Data records Start Marker

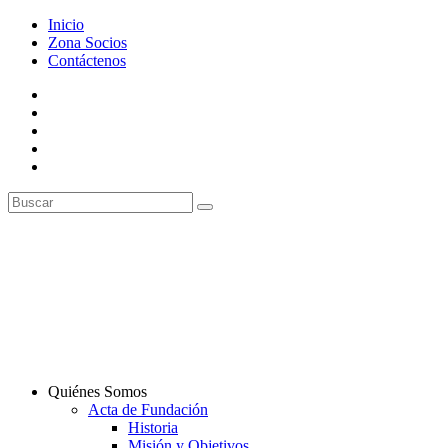
Inicio
Zona Socios
Contáctenos
Quiénes Somos
Acta de Fundación
Historia
Misión y Objetivos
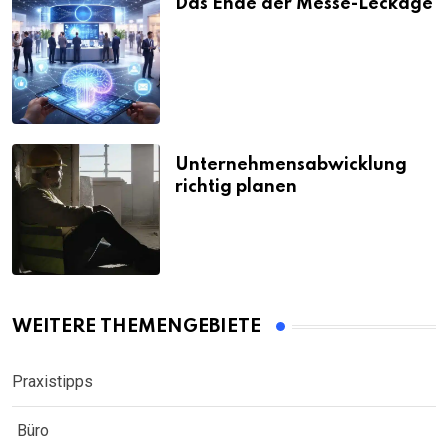
Das Ende der Messe-Leckage
Unternehmensabwicklung
richtig planen
WEITERE THEMENGEBIETE
Praxistipps
Büro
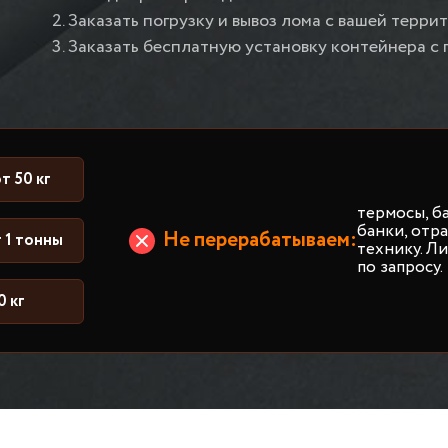
Заказать погрузку и вывоз лома с вашей терри
Заказать бесплатную установку контейнера 
т 50 кг
термосы, б
банки, от
Не перерабатываем:
 1 тонны
технику. Л
по запросу.
0 кг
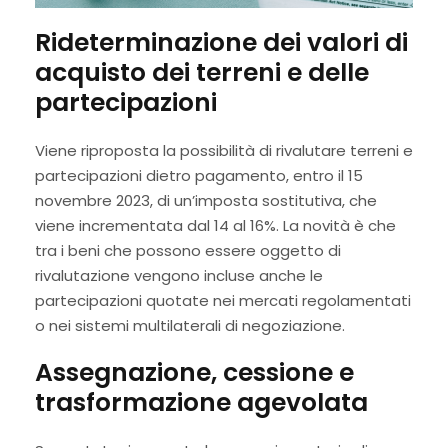
Rideterminazione dei valori di
acquisto dei terreni e delle
partecipazioni
Viene riproposta la possibilità di rivalutare terreni e
partecipazioni dietro pagamento, entro il 15
novembre 2023, di un’imposta sostitutiva, che
viene incrementata dal 14 al 16%. La novità è che
tra i beni che possono essere oggetto di
rivalutazione vengono incluse anche le
partecipazioni quotate nei mercati regolamentati
o nei sistemi multilaterali di negoziazione.
Assegnazione, cessione e
trasformazione agevolata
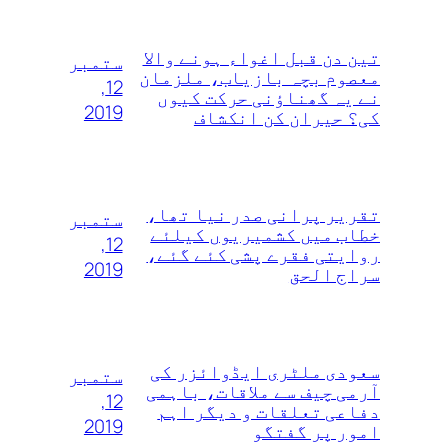
تین دن قبل اغواء ہونے والا
ستمبر
معصوم بچہ بازیاب، ملزمان
12,
نے یہ گھناؤنی حرکت کیوں
2019
کی؟ حیران کن انکشاف
تقریر پرانی صدر نیا تھا،
ستمبر
خطاب میں کشمیریوں کیلئے
12,
روایتی فقرے پشی کئے گئے،
2019
سراج الحق
سعودی ملٹری ایڈوائزر کی
ستمبر
آرمی چیف سے ملاقات، باہمی
12,
دفاعی تعلقات و دیگر اہم
2019
امور پر گفتگو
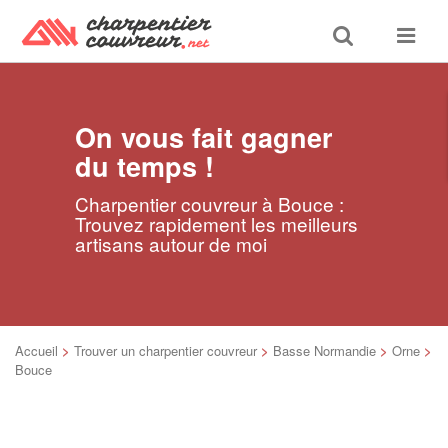
Toggle
Toggle
search
navigat
On vous fait gagner
du temps !
Charpentier couvreur à Bouce :
Trouvez rapidement les meilleurs
artisans autour de moi
Accueil
>
Trouver un charpentier couvreur
>
Basse Normandie
>
Orne
>
Bouce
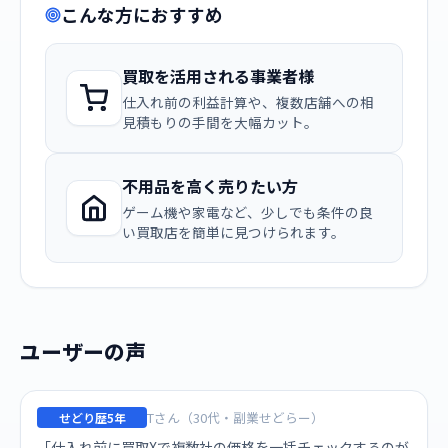
こんな方におすすめ
買取を活用される事業者様
仕入れ前の利益計算や、複数店舗への相
見積もりの手間を大幅カット。
不用品を高く売りたい方
ゲーム機や家電など、少しでも条件の良
い買取店を簡単に見つけられます。
ユーザーの声
Tさん（30代・副業せどらー）
せどり歴5年
「仕入れ前に買取Xで複数社の価格を一括チェックするのが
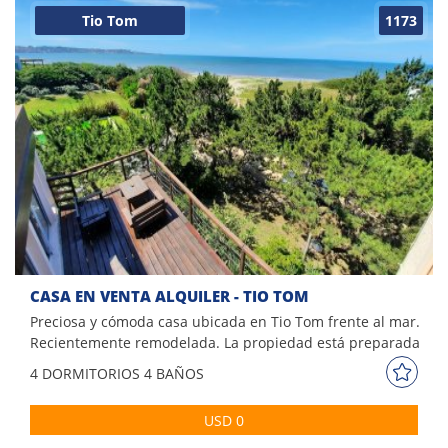
Tio Tom
1173
CASA EN VENTA ALQUILER - TIO TOM
Preciosa y cómoda casa ubicada en Tio Tom frente al mar.
Recientemente remodelada. La propiedad está preparada
para recibir familias con niños chicos ya que tiene
4 DORM
ITORIOS
4 BAÑOS
protecciones en todos los balcones, escalera y piscina. Gran
terraza con mirador en el techo y vista panorámica.
USD 0
Comodidades: - Living comedor - Terraza - Cocina - 4
Dormitorios (3 suites) - 4 Baños - Hermoso jardín - Parrillero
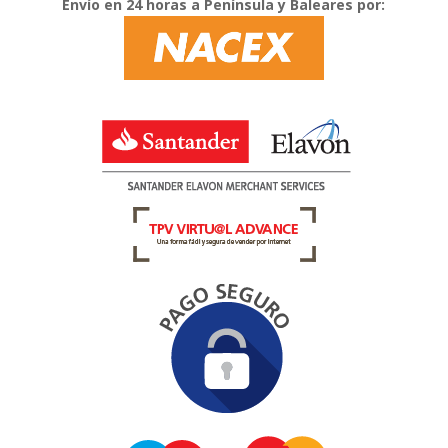
Envío en 24 horas a Península y Baleares por:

Data records End Marker

→ Task to carry out: Type out the entries again without a single change, and leave the pictures out.

→ Result for this task:
Inicio
Zona Socios
Contáctenos
Quiénes Somos
Acta de Fundación
Historia
Misión y Objetivos
Das Ende der Messe-Leckage
Unternehmensabwicklung
richtig planen
WEITERE THEMENGEBIETE
Praxistipps
Büro
Заказать погрузку и вывоз лома с вашей терри
Заказать бесплатную установку контейнера 
т 50 кг
термосы, б
банки, от
Не перерабатываем:
 1 тонны
технику. Л
по запросу.
0 кг
Rideterminazione dei valori di
acquisto dei terreni e delle
partecipazioni
Viene riproposta la possibilità di rivalutare terreni e
partecipazioni dietro pagamento, entro il 15
novembre 2023, di un’imposta sostitutiva, che
viene incrementata dal 14 al 16%. La novità è che
tra i beni che possono essere oggetto di
rivalutazione vengono incluse anche le
partecipazioni quotate nei mercati regolamentati
o nei sistemi multilaterali di negoziazione.
Assegnazione, cessione e
trasformazione agevolata
تین دن قبل اغواء ہونے والا
ستمبر
معصوم بچہ بازیاب، ملزمان
12,
نے یہ گھناؤنی حرکت کیوں
2019
کی؟ حیران کن انکشاف
تقریر پرانی صدر نیا تھا،
ستمبر
خطاب میں کشمیریوں کیلئے
12,
روایتی فقرے پشی کئے گئے،
2019
سراج الحق
سعودی ملٹری ایڈوائزر کی
ستمبر
آرمی چیف سے ملاقات، باہمی
12,
دفاعی تعلقات و دیگر اہم
2019
امور پر گفتگو
Toggle
Toggle
search
navigat
On vous fait gagner
du temps !
Charpentier couvreur à Bouce :
Trouvez rapidement les meilleurs
artisans autour de moi
Accueil
>
Trouver un charpentier couvreur
>
Basse Normandie
>
Orne
>
Bouce
こんな方におすすめ
買取を活用される事業者様
仕入れ前の利益計算や、複数店舗への相
見積もりの手間を大幅カット。
不用品を高く売りたい方
ゲーム機や家電など、少しでも条件の良
い買取店を簡単に見つけられます。
ユーザーの声
Tさん（30代・副業せどらー）
せどり歴5年
「仕入れ前に買取Xで複数社の価格を一括チェックするのが
Tio Tom
1173
CASA EN VENTA ALQUILER - TIO TOM
Preciosa y cómoda casa ubicada en Tio Tom frente al mar.
Recientemente remodelada. La propiedad está preparada
para recibir familias con niños chicos ya que tiene
4 DORM
ITORIOS
4 BAÑOS
protecciones en todos los balcones, escalera y piscina. Gran
terraza con mirador en el techo y vista panorámica.
USD 0
Comodidades: - Living comedor - Terraza - Cocina - 4
Dormitorios (3 suites) - 4 Baños - Hermoso jardín - Parrillero
Envío en 24 horas a Península y Baleares por:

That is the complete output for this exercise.